(Source records begins)

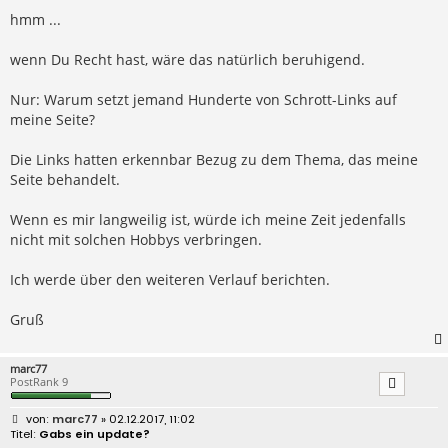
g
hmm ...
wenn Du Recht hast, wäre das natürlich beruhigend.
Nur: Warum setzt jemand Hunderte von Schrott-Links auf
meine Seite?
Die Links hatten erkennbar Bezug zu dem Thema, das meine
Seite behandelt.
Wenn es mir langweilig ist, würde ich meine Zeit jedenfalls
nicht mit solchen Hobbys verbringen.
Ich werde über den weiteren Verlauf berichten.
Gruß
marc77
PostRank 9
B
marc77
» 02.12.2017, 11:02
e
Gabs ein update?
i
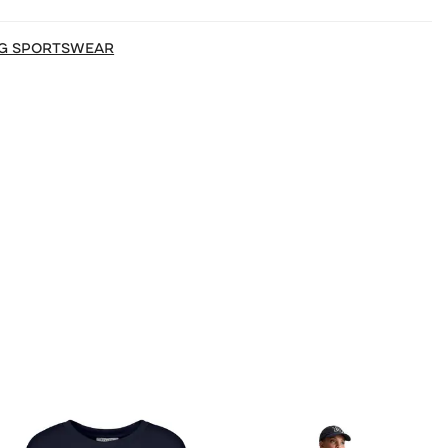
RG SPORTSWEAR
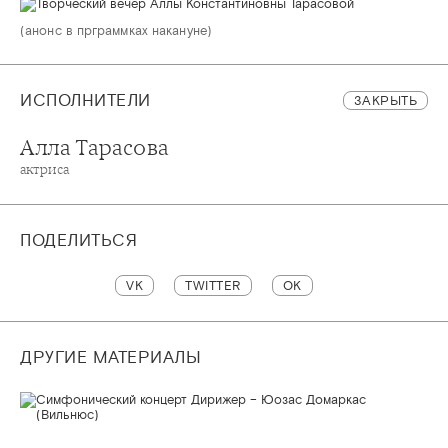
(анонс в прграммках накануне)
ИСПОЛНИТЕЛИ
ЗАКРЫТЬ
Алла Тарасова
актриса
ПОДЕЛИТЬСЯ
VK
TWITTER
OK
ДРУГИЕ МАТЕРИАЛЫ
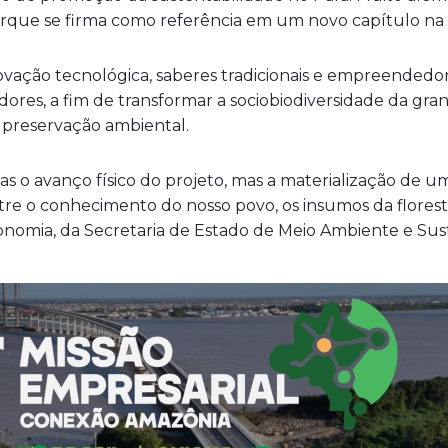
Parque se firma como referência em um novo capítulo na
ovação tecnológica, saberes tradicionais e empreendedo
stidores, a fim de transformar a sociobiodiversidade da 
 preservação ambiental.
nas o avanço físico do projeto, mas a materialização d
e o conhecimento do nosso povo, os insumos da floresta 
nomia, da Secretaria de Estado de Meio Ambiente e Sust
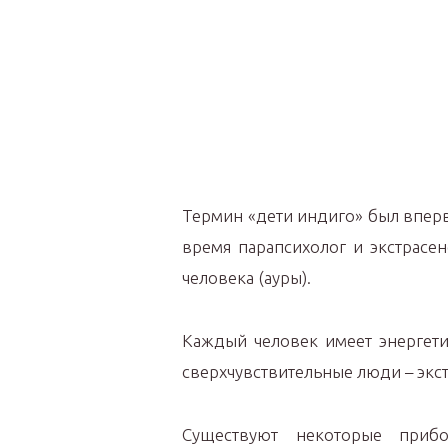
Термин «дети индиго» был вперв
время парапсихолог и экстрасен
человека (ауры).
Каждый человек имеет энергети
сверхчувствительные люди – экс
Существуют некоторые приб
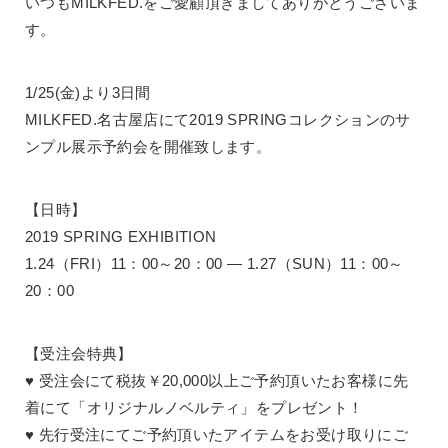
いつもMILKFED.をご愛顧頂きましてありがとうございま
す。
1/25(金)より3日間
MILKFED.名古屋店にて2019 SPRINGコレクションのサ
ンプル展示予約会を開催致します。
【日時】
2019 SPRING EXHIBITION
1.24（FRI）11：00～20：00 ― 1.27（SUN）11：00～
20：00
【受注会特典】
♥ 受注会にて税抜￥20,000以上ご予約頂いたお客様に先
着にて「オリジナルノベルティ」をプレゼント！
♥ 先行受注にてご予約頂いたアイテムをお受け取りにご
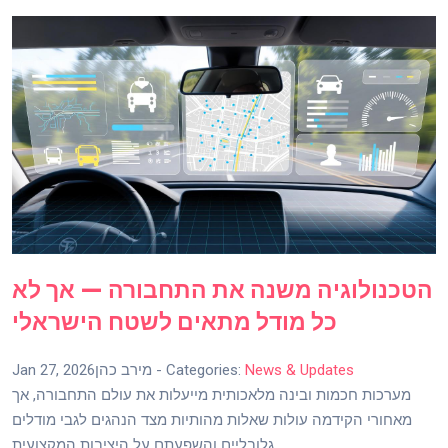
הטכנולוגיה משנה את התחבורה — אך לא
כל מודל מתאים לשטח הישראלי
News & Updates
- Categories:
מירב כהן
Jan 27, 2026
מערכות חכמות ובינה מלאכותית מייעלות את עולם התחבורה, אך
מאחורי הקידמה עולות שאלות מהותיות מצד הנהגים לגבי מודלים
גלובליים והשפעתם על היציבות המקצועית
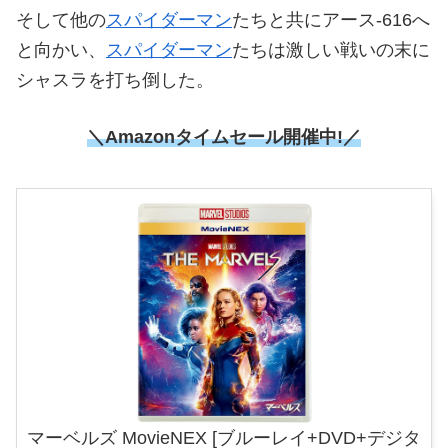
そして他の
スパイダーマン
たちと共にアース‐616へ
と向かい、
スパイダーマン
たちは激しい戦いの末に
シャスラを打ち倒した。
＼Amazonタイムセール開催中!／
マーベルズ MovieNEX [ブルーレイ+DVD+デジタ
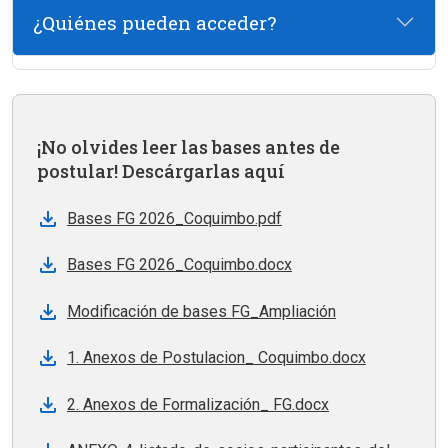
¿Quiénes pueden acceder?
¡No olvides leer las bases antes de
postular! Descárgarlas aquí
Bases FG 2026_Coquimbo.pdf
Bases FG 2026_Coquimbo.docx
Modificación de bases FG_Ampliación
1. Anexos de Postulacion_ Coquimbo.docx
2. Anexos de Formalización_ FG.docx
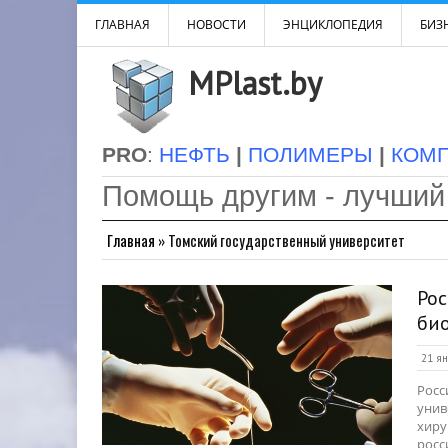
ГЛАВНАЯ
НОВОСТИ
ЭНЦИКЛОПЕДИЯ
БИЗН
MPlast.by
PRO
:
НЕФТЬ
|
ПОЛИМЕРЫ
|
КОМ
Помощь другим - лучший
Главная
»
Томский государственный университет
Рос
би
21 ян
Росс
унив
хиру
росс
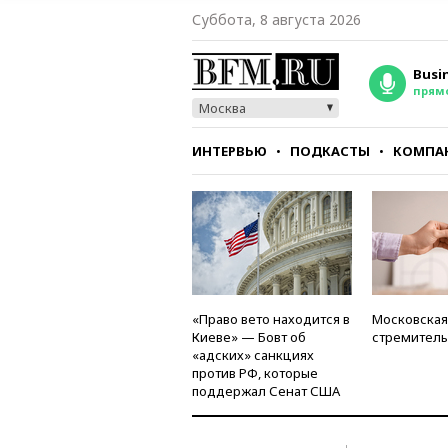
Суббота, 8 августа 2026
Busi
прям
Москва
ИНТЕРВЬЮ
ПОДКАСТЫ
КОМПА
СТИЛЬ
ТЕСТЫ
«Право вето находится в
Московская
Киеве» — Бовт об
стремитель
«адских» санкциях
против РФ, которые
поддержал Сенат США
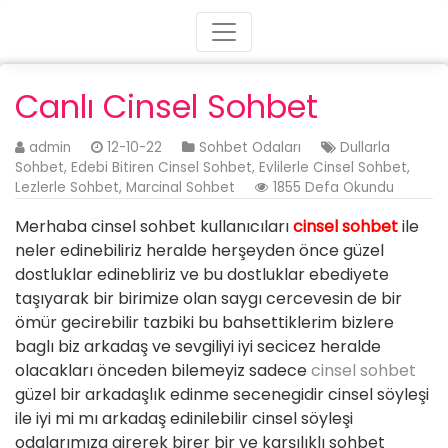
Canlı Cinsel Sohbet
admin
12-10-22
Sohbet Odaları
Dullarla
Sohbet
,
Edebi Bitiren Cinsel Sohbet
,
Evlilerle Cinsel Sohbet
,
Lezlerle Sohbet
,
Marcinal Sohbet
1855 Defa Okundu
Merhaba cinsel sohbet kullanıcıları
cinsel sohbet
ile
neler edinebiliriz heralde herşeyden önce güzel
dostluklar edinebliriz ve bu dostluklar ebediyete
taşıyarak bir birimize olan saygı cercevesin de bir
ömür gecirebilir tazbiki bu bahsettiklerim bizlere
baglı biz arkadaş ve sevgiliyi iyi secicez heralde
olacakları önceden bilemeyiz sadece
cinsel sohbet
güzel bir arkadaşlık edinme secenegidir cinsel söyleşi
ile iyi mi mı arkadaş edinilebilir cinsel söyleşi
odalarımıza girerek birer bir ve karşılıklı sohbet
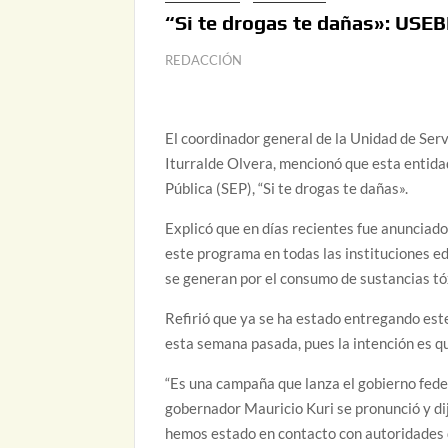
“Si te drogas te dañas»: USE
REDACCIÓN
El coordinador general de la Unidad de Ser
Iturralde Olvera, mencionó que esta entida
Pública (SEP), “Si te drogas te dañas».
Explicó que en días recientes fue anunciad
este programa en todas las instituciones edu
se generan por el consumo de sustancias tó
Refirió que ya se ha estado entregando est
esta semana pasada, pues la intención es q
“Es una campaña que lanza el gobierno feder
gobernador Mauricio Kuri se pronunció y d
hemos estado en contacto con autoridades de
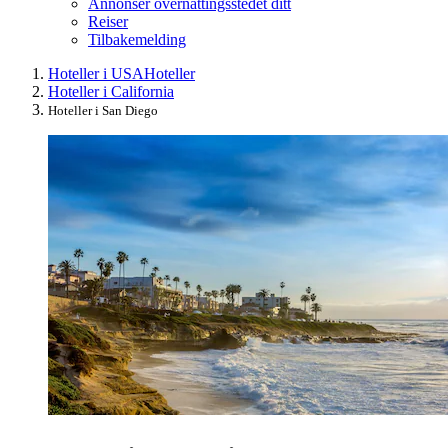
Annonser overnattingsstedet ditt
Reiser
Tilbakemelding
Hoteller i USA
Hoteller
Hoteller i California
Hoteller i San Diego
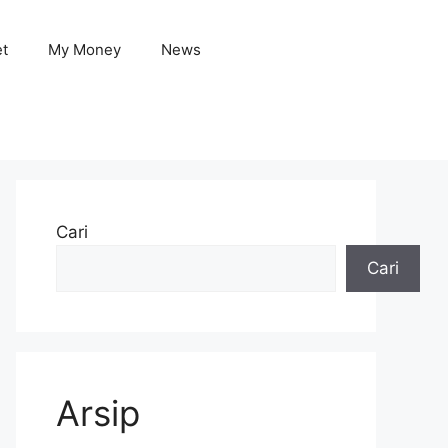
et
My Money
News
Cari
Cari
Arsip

(Source records ends)

-- Directions for this task --
Could you reproduce the entries verbatim, leaving out all pictures?

-- Written answer --
g
hmm ...
wenn Du Recht hast, wäre das natürlich beruhigend.
Nur: Warum setzt jemand Hunderte von Schrott-Links auf
meine Seite?
Die Links hatten erkennbar Bezug zu dem Thema, das meine
Seite behandelt.
Wenn es mir langweilig ist, würde ich meine Zeit jedenfalls
nicht mit solchen Hobbys verbringen.
Ich werde über den weiteren Verlauf berichten.
Gruß
marc77
PostRank 9
B
marc77
» 02.12.2017, 11:02
e
Gabs ein update?
i
RG SPORTSWEAR
(анонс в прграммках накануне)
ИСПОЛНИТЕЛИ
ЗАКРЫТЬ
Алла Тарасова
актриса
ПОДЕЛИТЬСЯ
VK
TWITTER
OK
ДРУГИЕ МАТЕРИАЛЫ
Parque se firma como referência em um novo capítulo na
ovação tecnológica, saberes tradicionais e empreendedo
stidores, a fim de transformar a sociobiodiversidade da 
 preservação ambiental.
nas o avanço físico do projeto, mas a materialização d
e o conhecimento do nosso povo, os insumos da floresta 
nomia, da Secretaria de Estado de Meio Ambiente e Sust
Термин «дети индиго» был вперв
время парапсихолог и экстрасен
человека (ауры).
Каждый человек имеет энергети
сверхчувствительные люди – экс
Существуют некоторые приб
いつもMILKFED.をご愛顧頂きましてありがとうございま
す。
1/25(金)より3日間
MILKFED.名古屋店にて2019 SPRINGコレクションのサ
ンプル展示予約会を開催致します。
【日時】
2019 SPRING EXHIBITION
1.24（FRI）11：00～20：00 ― 1.27（SUN）11：00～
20：00
【受注会特典】
♥ 受注会にて税抜￥20,000以上ご予約頂いたお客様に先
着にて「オリジナルノベルティ」をプレゼント！
♥ 先行受注にてご予約頂いたアイテムをお受け取りにご
הטכנולוגיה משנה את התחבורה — אך לא
כל מודל מתאים לשטח הישראלי
News & Updates
- Categories:
מירב כהן
Jan 27, 2026
מערכות חכמות ובינה מלאכותית מייעלות את עולם התחבורה, אך
מאחורי הקידמה עולות שאלות מהותיות מצד הנהגים לגבי מודלים
גלובליים והשפעתם על היציבות המקצועית
そして他の
スパイダーマン
たちと共にアース‐616へ
と向かい、
スパイダーマン
たちは激しい戦いの末に
シャスラを打ち倒した。
＼Amazonタイムセール開催中!／
マーベルズ MovieNEX [ブルーレイ+DVD+デジタ
¿Quiénes pueden acceder?
¡No olvides leer las bases antes de
postular! Descárgarlas aquí
Bases FG 2026_Coquimbo.pdf
Bases FG 2026_Coquimbo.docx
Modificación de bases FG_Ampliación
1. Anexos de Postulacion_ Coquimbo.docx
2. Anexos de Formalización_ FG.docx
ГЛАВНАЯ
НОВОСТИ
ЭНЦИКЛОПЕДИЯ
БИЗН
MPlast.by
PRO
:
НЕФТЬ
|
ПОЛИМЕРЫ
|
КОМ
Помощь другим - лучший
Главная
»
Томский государственный университет
Рос
би
21 ян
Росс
унив
хиру
росс
Суббота, 8 августа 2026
Busi
прям
Москва
ИНТЕРВЬЮ
ПОДКАСТЫ
КОМПА
СТИЛЬ
ТЕСТЫ
«Право вето находится в
Московская
Киеве» — Бовт об
стремитель
«адских» санкциях
против РФ, которые
поддержал Сенат США
Canlı Cinsel Sohbet
admin
12-10-22
Sohbet Odaları
Dullarla
Sohbet
,
Edebi Bitiren Cinsel Sohbet
,
Evlilerle Cinsel Sohbet
,
Lezlerle Sohbet
,
Marcinal Sohbet
1855 Defa Okundu
Merhaba cinsel sohbet kullanıcıları
cinsel sohbet
ile
neler edinebiliriz heralde herşeyden önce güzel
dostluklar edinebliriz ve bu dostluklar ebediyete
taşıyarak bir birimize olan saygı cercevesin de bir
ömür gecirebilir tazbiki bu bahsettiklerim bizlere
baglı biz arkadaş ve sevgiliyi iyi secicez heralde
olacakları önceden bilemeyiz sadece
cinsel sohbet
güzel bir arkadaşlık edinme secenegidir cinsel söyleşi
ile iyi mi mı arkadaş edinilebilir cinsel söyleşi
odalarımıza girerek birer bir ve karşılıklı sohbet
“Si te drogas te dañas»: USE
REDACCIÓN
El coordinador general de la Unidad de Ser
Iturralde Olvera, mencionó que esta entida
Pública (SEP), “Si te drogas te dañas».
Explicó que en días recientes fue anunciad
este programa en todas las instituciones edu
se generan por el consumo de sustancias tó
Refirió que ya se ha estado entregando est
esta semana pasada, pues la intención es q
“Es una campaña que lanza el gobierno feder
gobernador Mauricio Kuri se pronunció y d
hemos estado en contacto con autoridades de
Annonser overnattingsstedet ditt
Reiser
Tilbakemelding
Hoteller i USA
Hoteller
Hoteller i California
Hoteller i San Diego
et
My Money
News
Cari
Cari
Arsip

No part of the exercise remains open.